State how many lines in the entries below hold the string "plus", and give nothing besides that number.

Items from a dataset
::::

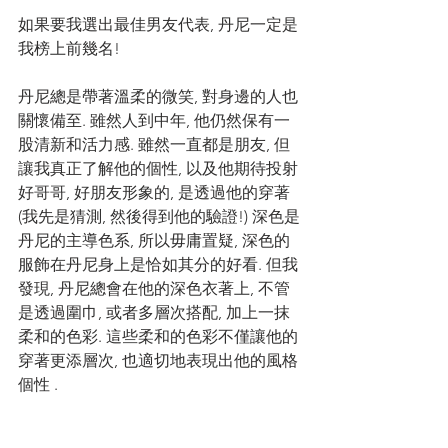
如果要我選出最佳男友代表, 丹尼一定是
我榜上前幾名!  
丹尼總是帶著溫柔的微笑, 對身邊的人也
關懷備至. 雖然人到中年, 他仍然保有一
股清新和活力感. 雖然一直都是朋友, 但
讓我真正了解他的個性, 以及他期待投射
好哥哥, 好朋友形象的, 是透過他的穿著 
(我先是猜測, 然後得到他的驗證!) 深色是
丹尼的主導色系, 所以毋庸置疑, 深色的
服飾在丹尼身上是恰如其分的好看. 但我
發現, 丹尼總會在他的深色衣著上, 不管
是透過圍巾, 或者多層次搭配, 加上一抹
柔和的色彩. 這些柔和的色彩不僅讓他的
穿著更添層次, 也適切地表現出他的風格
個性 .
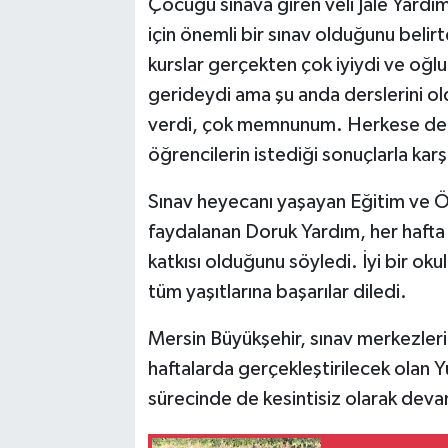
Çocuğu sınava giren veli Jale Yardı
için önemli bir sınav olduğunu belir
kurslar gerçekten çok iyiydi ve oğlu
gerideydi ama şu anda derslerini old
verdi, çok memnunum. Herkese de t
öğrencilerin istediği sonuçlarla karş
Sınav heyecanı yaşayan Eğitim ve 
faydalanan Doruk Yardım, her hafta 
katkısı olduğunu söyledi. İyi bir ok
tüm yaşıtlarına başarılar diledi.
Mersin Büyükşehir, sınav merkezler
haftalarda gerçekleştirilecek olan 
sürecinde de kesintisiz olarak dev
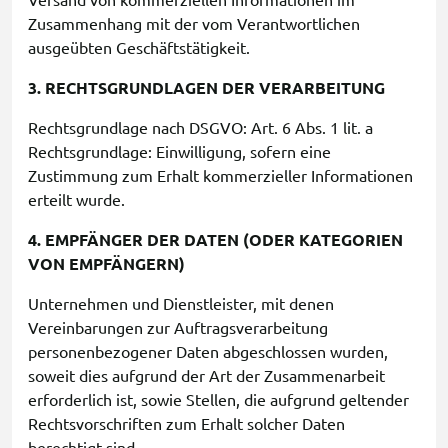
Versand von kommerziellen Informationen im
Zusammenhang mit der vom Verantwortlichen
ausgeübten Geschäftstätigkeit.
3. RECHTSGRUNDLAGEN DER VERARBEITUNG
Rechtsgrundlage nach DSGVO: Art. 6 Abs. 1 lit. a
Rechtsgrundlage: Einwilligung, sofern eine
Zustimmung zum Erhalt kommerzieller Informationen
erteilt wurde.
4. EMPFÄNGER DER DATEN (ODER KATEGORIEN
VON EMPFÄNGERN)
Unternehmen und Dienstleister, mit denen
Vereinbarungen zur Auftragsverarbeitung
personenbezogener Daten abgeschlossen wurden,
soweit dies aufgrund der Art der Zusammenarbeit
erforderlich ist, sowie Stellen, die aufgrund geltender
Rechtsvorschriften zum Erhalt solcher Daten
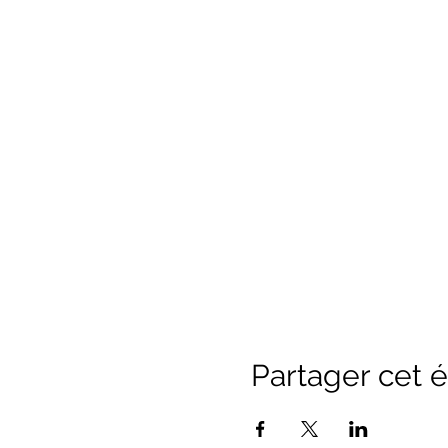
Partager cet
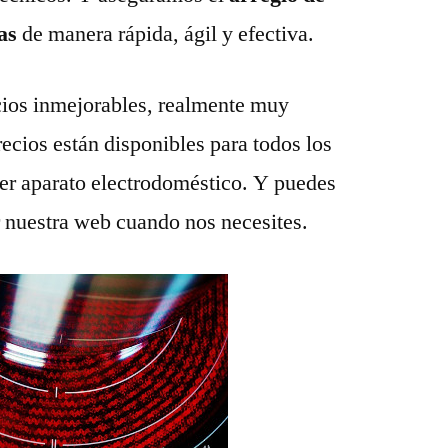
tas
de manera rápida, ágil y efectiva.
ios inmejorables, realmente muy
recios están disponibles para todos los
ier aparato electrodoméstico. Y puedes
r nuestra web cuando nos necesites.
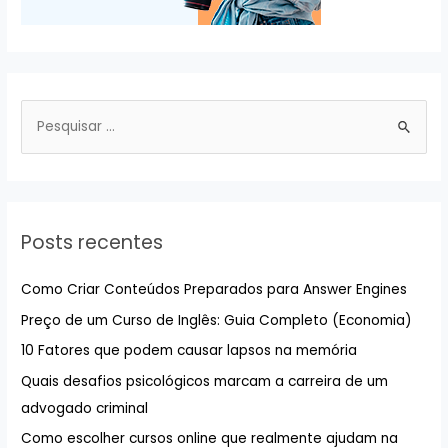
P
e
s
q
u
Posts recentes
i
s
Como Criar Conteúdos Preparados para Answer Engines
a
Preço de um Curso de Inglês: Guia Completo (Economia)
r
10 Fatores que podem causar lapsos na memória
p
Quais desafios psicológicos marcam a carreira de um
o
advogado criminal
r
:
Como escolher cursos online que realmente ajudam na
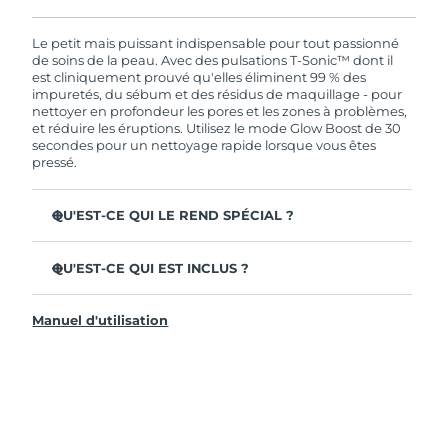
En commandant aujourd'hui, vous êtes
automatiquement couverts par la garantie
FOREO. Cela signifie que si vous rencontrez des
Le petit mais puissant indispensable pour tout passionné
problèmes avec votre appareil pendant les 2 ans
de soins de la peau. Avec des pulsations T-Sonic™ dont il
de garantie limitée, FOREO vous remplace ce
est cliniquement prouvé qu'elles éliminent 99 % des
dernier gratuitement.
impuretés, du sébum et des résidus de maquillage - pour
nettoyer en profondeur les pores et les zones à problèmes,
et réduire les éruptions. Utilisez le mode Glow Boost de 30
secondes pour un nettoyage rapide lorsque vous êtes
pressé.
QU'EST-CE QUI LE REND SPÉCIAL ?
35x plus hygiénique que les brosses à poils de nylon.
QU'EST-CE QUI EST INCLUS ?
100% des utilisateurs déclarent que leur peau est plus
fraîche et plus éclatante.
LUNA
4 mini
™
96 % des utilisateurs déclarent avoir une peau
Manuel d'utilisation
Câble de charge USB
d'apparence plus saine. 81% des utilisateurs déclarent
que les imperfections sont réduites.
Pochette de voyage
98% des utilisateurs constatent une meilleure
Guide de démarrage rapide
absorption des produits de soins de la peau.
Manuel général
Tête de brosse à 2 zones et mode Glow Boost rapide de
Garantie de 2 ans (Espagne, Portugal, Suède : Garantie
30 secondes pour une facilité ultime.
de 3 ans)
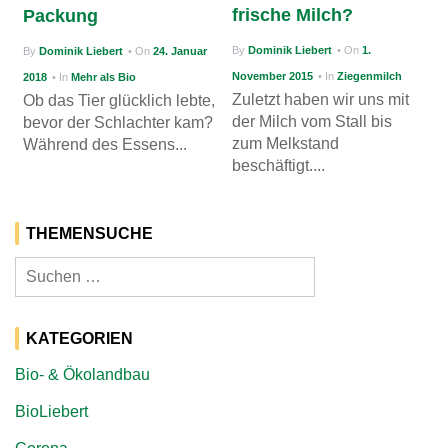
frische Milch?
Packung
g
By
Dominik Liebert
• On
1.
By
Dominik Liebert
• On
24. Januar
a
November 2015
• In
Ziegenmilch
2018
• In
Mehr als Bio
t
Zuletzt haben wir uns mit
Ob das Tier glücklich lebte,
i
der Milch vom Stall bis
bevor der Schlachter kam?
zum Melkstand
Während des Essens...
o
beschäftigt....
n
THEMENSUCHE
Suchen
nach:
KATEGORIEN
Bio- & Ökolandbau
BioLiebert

::::

> Result of the exercise
4